## What you need to do
Write out each record again exactly as it stands.

──────── Record excerpts

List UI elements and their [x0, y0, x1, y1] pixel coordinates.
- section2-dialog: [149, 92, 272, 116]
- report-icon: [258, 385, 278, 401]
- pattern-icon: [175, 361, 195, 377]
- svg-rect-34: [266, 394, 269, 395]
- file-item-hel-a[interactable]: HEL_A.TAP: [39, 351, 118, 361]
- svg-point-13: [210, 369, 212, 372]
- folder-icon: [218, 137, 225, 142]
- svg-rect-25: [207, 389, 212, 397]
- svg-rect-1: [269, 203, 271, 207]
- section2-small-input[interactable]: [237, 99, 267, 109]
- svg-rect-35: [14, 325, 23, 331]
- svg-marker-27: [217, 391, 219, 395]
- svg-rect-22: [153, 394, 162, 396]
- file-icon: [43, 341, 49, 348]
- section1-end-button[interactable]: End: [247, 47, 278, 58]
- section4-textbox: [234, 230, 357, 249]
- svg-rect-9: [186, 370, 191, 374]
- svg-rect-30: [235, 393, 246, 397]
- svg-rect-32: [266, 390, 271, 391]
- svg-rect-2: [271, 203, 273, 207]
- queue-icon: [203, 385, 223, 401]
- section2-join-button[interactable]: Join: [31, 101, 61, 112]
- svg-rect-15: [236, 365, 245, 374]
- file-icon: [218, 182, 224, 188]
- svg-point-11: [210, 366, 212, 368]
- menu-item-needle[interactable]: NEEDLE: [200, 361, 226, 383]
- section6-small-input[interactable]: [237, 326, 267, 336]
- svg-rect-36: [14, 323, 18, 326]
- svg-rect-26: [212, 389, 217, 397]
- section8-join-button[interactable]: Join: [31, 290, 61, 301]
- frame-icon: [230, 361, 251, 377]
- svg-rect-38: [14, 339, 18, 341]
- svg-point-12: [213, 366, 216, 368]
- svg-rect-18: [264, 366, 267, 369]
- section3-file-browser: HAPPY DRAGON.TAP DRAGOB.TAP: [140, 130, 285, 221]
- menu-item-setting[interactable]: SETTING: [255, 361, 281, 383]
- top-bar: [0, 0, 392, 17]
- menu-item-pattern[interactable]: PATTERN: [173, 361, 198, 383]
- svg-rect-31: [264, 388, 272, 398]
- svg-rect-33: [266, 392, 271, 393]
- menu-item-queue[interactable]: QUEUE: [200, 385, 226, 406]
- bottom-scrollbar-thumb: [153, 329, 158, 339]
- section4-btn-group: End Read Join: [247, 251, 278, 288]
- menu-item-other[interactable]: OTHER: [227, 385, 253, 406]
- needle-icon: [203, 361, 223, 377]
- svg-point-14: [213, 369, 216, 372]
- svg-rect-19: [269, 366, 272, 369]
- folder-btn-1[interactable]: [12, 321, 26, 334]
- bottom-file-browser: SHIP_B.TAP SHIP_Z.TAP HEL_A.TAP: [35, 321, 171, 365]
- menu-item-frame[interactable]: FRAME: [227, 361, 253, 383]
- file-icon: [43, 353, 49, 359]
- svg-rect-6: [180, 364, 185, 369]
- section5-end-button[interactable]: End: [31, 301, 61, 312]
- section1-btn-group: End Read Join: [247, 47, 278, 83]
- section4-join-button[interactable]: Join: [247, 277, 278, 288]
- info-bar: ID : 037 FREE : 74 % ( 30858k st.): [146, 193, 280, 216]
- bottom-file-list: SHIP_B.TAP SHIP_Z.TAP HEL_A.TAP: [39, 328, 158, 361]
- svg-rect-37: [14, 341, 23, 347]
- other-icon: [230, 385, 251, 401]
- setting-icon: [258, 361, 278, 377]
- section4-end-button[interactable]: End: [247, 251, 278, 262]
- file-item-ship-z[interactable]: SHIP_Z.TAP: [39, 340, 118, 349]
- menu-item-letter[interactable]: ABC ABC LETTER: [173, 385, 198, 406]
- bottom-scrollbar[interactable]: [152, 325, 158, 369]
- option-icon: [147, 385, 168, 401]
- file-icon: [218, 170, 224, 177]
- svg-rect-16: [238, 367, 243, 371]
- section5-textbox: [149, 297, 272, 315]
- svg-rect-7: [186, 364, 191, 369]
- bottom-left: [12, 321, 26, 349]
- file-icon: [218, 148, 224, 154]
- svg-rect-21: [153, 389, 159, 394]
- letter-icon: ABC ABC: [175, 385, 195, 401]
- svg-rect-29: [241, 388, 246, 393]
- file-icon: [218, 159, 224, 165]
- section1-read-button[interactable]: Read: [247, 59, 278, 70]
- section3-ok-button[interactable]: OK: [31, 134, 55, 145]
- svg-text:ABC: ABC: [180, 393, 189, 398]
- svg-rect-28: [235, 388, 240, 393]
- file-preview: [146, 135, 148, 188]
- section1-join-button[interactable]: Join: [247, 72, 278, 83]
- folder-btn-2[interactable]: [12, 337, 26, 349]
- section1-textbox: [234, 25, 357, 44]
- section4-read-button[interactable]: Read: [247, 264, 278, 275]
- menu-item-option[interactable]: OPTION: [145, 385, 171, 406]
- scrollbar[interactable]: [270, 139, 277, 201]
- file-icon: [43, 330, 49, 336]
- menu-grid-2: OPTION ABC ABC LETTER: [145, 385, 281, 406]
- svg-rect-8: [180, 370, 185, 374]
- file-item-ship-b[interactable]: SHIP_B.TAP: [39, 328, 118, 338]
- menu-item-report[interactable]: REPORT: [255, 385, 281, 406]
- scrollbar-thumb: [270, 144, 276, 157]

────────────────

## Exercise result
List UI elements and their [x0, y0, x1, y1] pixel coordinates.
- section2-dialog: [149, 92, 272, 116]
- report-icon: [258, 385, 278, 401]
- pattern-icon: [175, 361, 195, 377]
- svg-rect-34: [266, 394, 269, 395]
- file-item-hel-a[interactable]: HEL_A.TAP: [39, 351, 118, 361]
- svg-point-13: [210, 369, 212, 372]
- folder-icon: [218, 137, 225, 142]
- svg-rect-25: [207, 389, 212, 397]
- svg-rect-1: [269, 203, 271, 207]
- section2-small-input[interactable]: [237, 99, 267, 109]
- svg-rect-35: [14, 325, 23, 331]
- svg-marker-27: [217, 391, 219, 395]
- svg-rect-22: [153, 394, 162, 396]
- file-icon: [43, 341, 49, 348]
- section1-end-button[interactable]: End: [247, 47, 278, 58]
- section4-textbox: [234, 230, 357, 249]
- svg-rect-9: [186, 370, 191, 374]
- svg-rect-30: [235, 393, 246, 397]
- svg-rect-32: [266, 390, 271, 391]
- svg-rect-2: [271, 203, 273, 207]
- queue-icon: [203, 385, 223, 401]
- section2-join-button[interactable]: Join: [31, 101, 61, 112]
- svg-rect-15: [236, 365, 245, 374]
- file-icon: [218, 182, 224, 188]
- svg-point-11: [210, 366, 212, 368]
- menu-item-needle[interactable]: NEEDLE: [200, 361, 226, 383]
- section6-small-input[interactable]: [237, 326, 267, 336]
- svg-rect-36: [14, 323, 18, 326]
- svg-rect-26: [212, 389, 217, 397]
- section8-join-button[interactable]: Join: [31, 290, 61, 301]
- frame-icon: [230, 361, 251, 377]
- svg-rect-38: [14, 339, 18, 341]
- svg-point-12: [213, 366, 216, 368]
- svg-rect-18: [264, 366, 267, 369]
- section3-file-browser: HAPPY DRAGON.TAP DRAGOB.TAP: [140, 130, 285, 221]
- menu-item-setting[interactable]: SETTING: [255, 361, 281, 383]
- top-bar: [0, 0, 392, 17]
- menu-item-pattern[interactable]: PATTERN: [173, 361, 198, 383]
- svg-rect-31: [264, 388, 272, 398]
- svg-rect-33: [266, 392, 271, 393]
- menu-item-queue[interactable]: QUEUE: [200, 385, 226, 406]
- bottom-scrollbar-thumb: [153, 329, 158, 339]
- section4-btn-group: End Read Join: [247, 251, 278, 288]
- menu-item-other[interactable]: OTHER: [227, 385, 253, 406]
- needle-icon: [203, 361, 223, 377]
- svg-point-14: [213, 369, 216, 372]
- svg-rect-19: [269, 366, 272, 369]
- folder-btn-1[interactable]: [12, 321, 26, 334]
- bottom-file-browser: SHIP_B.TAP SHIP_Z.TAP HEL_A.TAP: [35, 321, 171, 365]
- menu-item-frame[interactable]: FRAME: [227, 361, 253, 383]
- file-icon: [43, 353, 49, 359]
- svg-rect-6: [180, 364, 185, 369]
- section5-end-button[interactable]: End: [31, 301, 61, 312]
- section1-btn-group: End Read Join: [247, 47, 278, 83]
- section4-join-button[interactable]: Join: [247, 277, 278, 288]
- info-bar: ID : 037 FREE : 74 % ( 30858k st.): [146, 193, 280, 216]
- bottom-file-list: SHIP_B.TAP SHIP_Z.TAP HEL_A.TAP: [39, 328, 158, 361]
- svg-rect-37: [14, 341, 23, 347]
- other-icon: [230, 385, 251, 401]
- setting-icon: [258, 361, 278, 377]
- section4-end-button[interactable]: End: [247, 251, 278, 262]
- file-item-ship-z[interactable]: SHIP_Z.TAP: [39, 340, 118, 349]
- menu-item-letter[interactable]: ABC ABC LETTER: [173, 385, 198, 406]
- bottom-scrollbar[interactable]: [152, 325, 158, 369]
- option-icon: [147, 385, 168, 401]
- file-icon: [218, 170, 224, 177]
- svg-rect-16: [238, 367, 243, 371]
- section5-textbox: [149, 297, 272, 315]
- svg-rect-7: [186, 364, 191, 369]
- bottom-left: [12, 321, 26, 349]
- file-icon: [218, 148, 224, 154]
- svg-rect-21: [153, 389, 159, 394]
- letter-icon: ABC ABC: [175, 385, 195, 401]
- svg-rect-29: [241, 388, 246, 393]
- file-icon: [218, 159, 224, 165]
- section1-read-button[interactable]: Read: [247, 59, 278, 70]
- section3-ok-button[interactable]: OK: [31, 134, 55, 145]
- svg-text:ABC: ABC: [180, 393, 189, 398]
- svg-rect-28: [235, 388, 240, 393]
- file-preview: [146, 135, 148, 188]
- section1-join-button[interactable]: Join: [247, 72, 278, 83]
- folder-btn-2[interactable]: [12, 337, 26, 349]
- section1-textbox: [234, 25, 357, 44]
- section4-read-button[interactable]: Read: [247, 264, 278, 275]
- menu-item-option[interactable]: OPTION: [145, 385, 171, 406]
- scrollbar[interactable]: [270, 139, 277, 201]
- file-icon: [43, 330, 49, 336]
- menu-grid-2: OPTION ABC ABC LETTER: [145, 385, 281, 406]
- svg-rect-8: [180, 370, 185, 374]
- file-item-ship-b[interactable]: SHIP_B.TAP: [39, 328, 118, 338]
- menu-item-report[interactable]: REPORT: [255, 385, 281, 406]
- scrollbar-thumb: [270, 144, 276, 157]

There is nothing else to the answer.